Recorded data

##############################

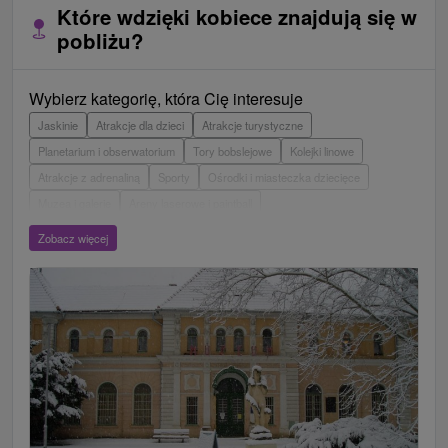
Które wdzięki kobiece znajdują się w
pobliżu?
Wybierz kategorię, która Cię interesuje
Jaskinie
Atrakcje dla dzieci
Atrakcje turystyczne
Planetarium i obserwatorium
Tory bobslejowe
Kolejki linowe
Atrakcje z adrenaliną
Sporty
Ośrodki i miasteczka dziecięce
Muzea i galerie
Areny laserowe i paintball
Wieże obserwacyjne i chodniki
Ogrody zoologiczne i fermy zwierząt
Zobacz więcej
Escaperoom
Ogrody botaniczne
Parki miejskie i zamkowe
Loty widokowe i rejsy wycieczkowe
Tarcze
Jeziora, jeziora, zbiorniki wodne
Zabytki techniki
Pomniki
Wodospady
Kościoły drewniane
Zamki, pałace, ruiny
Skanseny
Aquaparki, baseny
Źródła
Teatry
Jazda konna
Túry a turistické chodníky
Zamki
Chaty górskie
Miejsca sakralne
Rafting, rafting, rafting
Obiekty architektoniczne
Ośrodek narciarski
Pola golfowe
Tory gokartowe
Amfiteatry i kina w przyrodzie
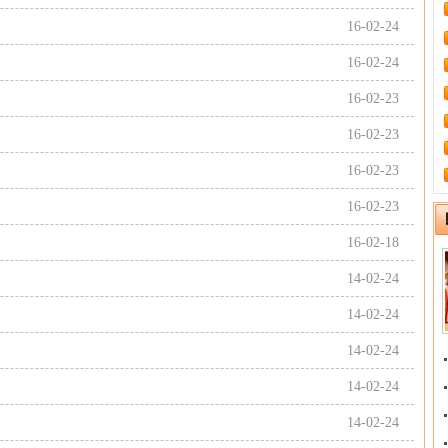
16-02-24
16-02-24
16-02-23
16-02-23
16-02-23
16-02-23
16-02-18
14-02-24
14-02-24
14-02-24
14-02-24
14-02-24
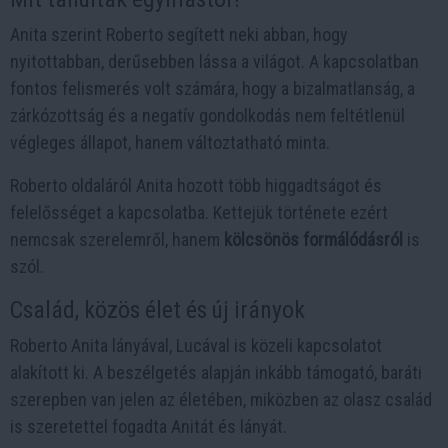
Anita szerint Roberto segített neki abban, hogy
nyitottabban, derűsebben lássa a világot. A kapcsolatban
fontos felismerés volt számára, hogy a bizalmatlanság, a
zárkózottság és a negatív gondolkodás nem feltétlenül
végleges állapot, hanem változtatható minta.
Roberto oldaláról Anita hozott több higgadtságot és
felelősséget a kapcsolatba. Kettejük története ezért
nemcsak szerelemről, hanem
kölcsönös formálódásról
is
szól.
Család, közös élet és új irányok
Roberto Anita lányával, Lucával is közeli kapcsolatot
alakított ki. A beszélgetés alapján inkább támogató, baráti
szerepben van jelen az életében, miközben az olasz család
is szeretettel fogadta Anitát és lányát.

##############################

TASK: One exact copy of the data is required, and it should hold no pictures.

SOLUTION BELOW:
Które wdzięki kobiece znajdują się w
pobliżu?
Wybierz kategorię, która Cię interesuje
Jaskinie
Atrakcje dla dzieci
Atrakcje turystyczne
Planetarium i obserwatorium
Tory bobslejowe
Kolejki linowe
Atrakcje z adrenaliną
Sporty
Ośrodki i miasteczka dziecięce
Muzea i galerie
Areny laserowe i paintball
Wieże obserwacyjne i chodniki
Ogrody zoologiczne i fermy zwierząt
Zobacz więcej
Escaperoom
Ogrody botaniczne
Parki miejskie i zamkowe
Loty widokowe i rejsy wycieczkowe
Tarcze
Jeziora, jeziora, zbiorniki wodne
Zabytki techniki
Pomniki
Wodospady
Kościoły drewniane
Zamki, pałace, ruiny
Skanseny
Aquaparki, baseny
Źródła
Teatry
Jazda konna
Túry a turistické chodníky
Zamki
Chaty górskie
Miejsca sakralne
Rafting, rafting, rafting
Obiekty architektoniczne
Ośrodek narciarski
Pola golfowe
Tory gokartowe
Amfiteatry i kina w przyrodzie
16-02-24
16-02-24
16-02-23
16-02-23
16-02-23
16-02-23
16-02-18
14-02-24
14-02-24
14-02-24
14-02-24
14-02-24
Anita szerint Roberto segített neki abban, hogy
nyitottabban, derűsebben lássa a világot. A kapcsolatban
fontos felismerés volt számára, hogy a bizalmatlanság, a
zárkózottság és a negatív gondolkodás nem feltétlenül
végleges állapot, hanem változtatható minta.
Roberto oldaláról Anita hozott több higgadtságot és
felelősséget a kapcsolatba. Kettejük története ezért
nemcsak szerelemről, hanem
kölcsönös formálódásról
is
szól.
Család, közös élet és új irányok
Roberto Anita lányával, Lucával is közeli kapcsolatot
alakított ki. A beszélgetés alapján inkább támogató, baráti
szerepben van jelen az életében, miközben az olasz család
is szeretettel fogadta Anitát és lányát.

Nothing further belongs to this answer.